Seine Hand war geschwollen und er benahm sich sehr seltsam - er verlor sogar auf den Prüfungen den Fokus, was gar nicht typisch für Ola ist!
Mads Östberg

Mads Östberg, Ford, Platz 8: Ich habe das Gefühl, dass wir gut gefahren sind und einen guten Rhythmus hatten. Aber aus irgendwelchen Gründen kamen die Zeiten nicht. Wir hatten am Samstag auch einen sehr merkwürdigen Moment, als es so aussah, als wäre Ola [Floene; Beifahrer] von einer Schlange gebissen worden! Ich weiß nicht sicher, ob es das war, aber die Symptome waren sehr ähnlich zu denen bei einem Schlangenbiss. Seine Hand war geschwollen und er benahm sich sehr seltsam - er verlor sogar auf den Prüfungen den Fokus, was gar nicht typisch für Ola ist! Zum Glück haben wir ihn zum Arzt gebracht und nach etwas Medizin und einer kleinen Pause fühlte er sich viel besser. Er war am Finaltag wieder auf der Höhe und wir haben ein paar ermutigende Zeiten erzielt. Wir hoffen aber, dass wir in Australien viel näher an der Spitze mitkämpfen können.

Stéphane Lefebvre, Citroen, Platz 9: Ich bin zufrieden, dass ich ohne Fehler ins Ziel gekommen bin. Auf der dritten Etappe habe ich einen guten Rhythmus gefunden. Wir hatten erneut das Setup verändert und es machte einen Unterschied. Durch die gestiegene Traktion habe ich mich sofort sicherer hinter dem Steuer gefühlt. Mit einer besseren Startposition setzte ich einige gute Zeiten und war etwas näher an Kris [Meeke] dran. Ich bin sehr erleichtert darüber, denn ich war gestern schon etwas besorgt, so weit weg von der Pace der Spitze zu sein.

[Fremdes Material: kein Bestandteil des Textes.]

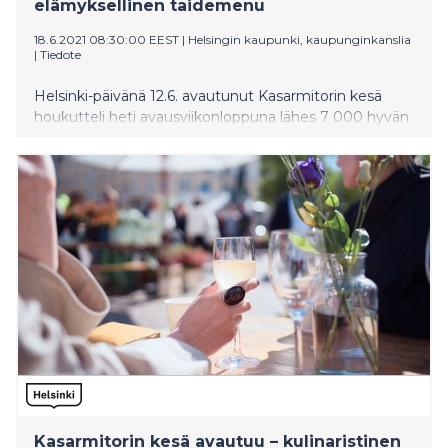
elämyksellinen taidemenu
18.6.2021 08:30:00 EEST
|
Helsingin kaupunki, kaupunginkanslia
|
Tiedote
Helsinki-päivänä 12.6. avautunut Kasarmitorin kesä
houkutteli heti avausviikonloppuna lähes 7 000 hyvän
ruoan ja juoman ystävää terassille. Kesäisten
makuelämysten lisäksi Kasarmitorille katetaan upea
taidemenu, jossa on mukana yli 300 taiteen ja
kulttuurin ammattilaista.
Kasarmitorin kesä avautuu – kulinaristinen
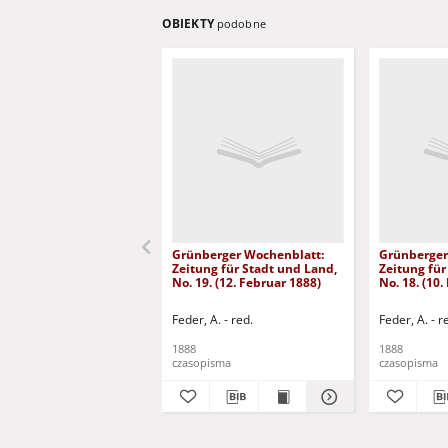
OBIEKTY
podobne
Grünberger Wochenblatt:
Grünberger
Zeitung für Stadt und Land,
Zeitung für
No. 19. (12. Februar 1888)
No. 18. (10.
Feder, A. - red.
Feder, A. - r
1888
1888
czasopisma
czasopisma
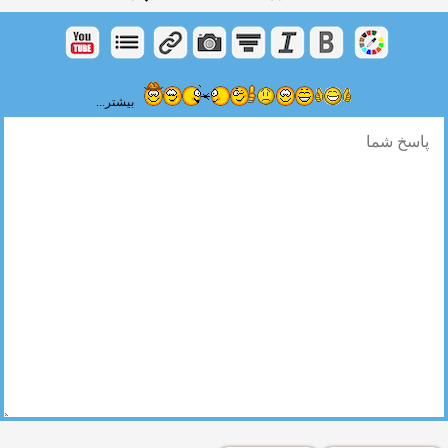
بیشتر...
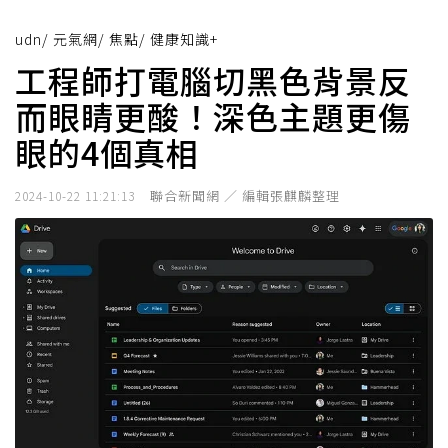
udn
/
元氣網
/
焦點
/
健康知識+
工程師打電腦切黑色背景反
而眼睛更酸！深色主題更傷
眼的4個真相
聯合新聞網 ／ 編輯張麒麟整理
2024-10-22 11:21:13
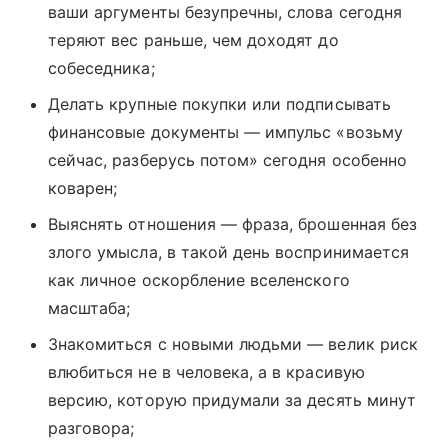
ваши аргументы безупречны, слова сегодня
теряют вес раньше, чем доходят до
собеседника;
Делать крупные покупки или подписывать
финансовые документы — импульс «возьму
сейчас, разберусь потом» сегодня особенно
коварен;
Выяснять отношения — фраза, брошенная без
злого умысла, в такой день воспринимается
как личное оскорбление вселенского
масштаба;
Знакомиться с новыми людьми — велик риск
влюбиться не в человека, а в красивую
версию, которую придумали за десять минут
разговора;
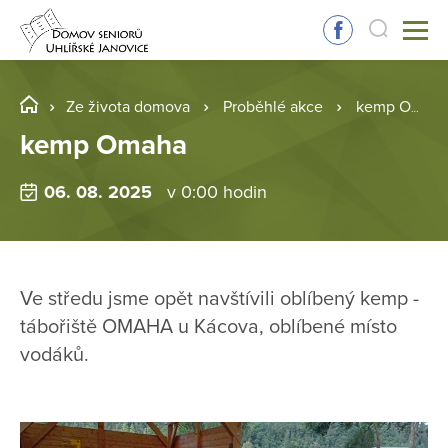
Ze života domova
Proběhlé akce
kemp Omaha
kemp Omaha
06. 08. 2025
v 0:00 hodin
Ve středu jsme opět navštívili oblíbený kemp -
tábořiště OMAHA u Kácova, oblíbené místo
vodáků.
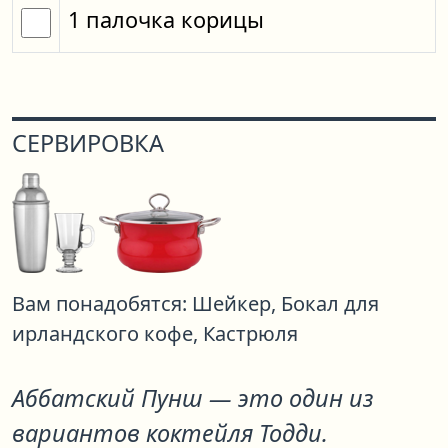
1
палочка корицы
СЕРВИРОВКА
Вам понадобятся:
Шейкер,
Бокал для
ирландского кофе,
Кастрюля
Аббатский Пунш
— это один из
вариантов коктейля
Тодди
.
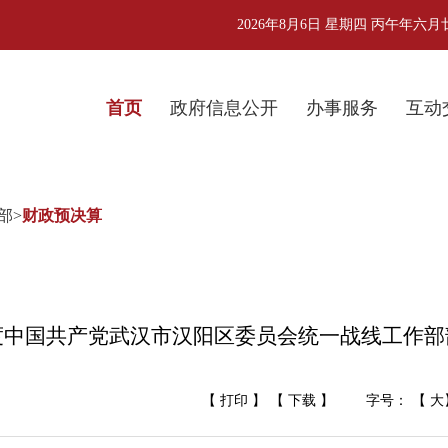
2026年8月6日 星期四 丙午年六
首页
政府信息公开
办事服务
互动
部
>
财政预决算
年度中国共产党武汉市汉阳区委员会统一战线工作
【 打印 】
【 下载 】
字号： 【
大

Eric Camilli war nicht ganz zufrieden mit seiner Performance - Foto: Sutton

Eric Camilli, Ford, Platz 10: Der Zeitverlust am ersten Tag war schade, aber wir können mit diesem Wochenende zufrieden sein. Das Ziel lautete, für nächstes Jahr Erfahrungen zu sammeln und das haben wir getan - wir haben den Aufschrieb angepasst und gelernt, wo man auf diesen kniffligen Prüfungen Zeit gutmachen kann. Wenn wir uns wohlfühlten, haben wir härter gepusht und es war gut zu sehen, dass wir mit den Zeiten von Mads [Östberg], Dani [Sordo] und Kris [Meeke] mithalten konnten.

Andreas Mikkelsen, Volkswagen, Platz 12: Ich freue mich sehr für unser Volkswagen Team, dass wir wieder gemeinsam Weltmeister in der Hersteller-Wertung geworden sind. Das ist absolut verdient und ich bin froh, hier und da etwas dazu beigetragen zu haben. Natürlich bin ich für mich persönlich insgesamt über den Ausgang der Rallye Großbritannien enttäuscht. Wir wollten hier einen Zweikampf mit Thierry Neuville um Rang zwei in der Meisterschaft führen, doch dazu ist es leider nicht gekommen. Eine Antriebswelle war am Freitag beschädigt und wir haben viele Minuten dadurch verloren. Wirklich schade, aber das ist Motorsport, das kann passieren. Wir haben uns deshalb voll auf die Powerstage konzentriert und haben wirklich alles gegeben. Mehr als zwei Punkte waren nicht drin. Wir werden also in Australien alles geben müssen, um weiter um Rang zwei in der WM zu kämpfen. Genau das haben wir vor.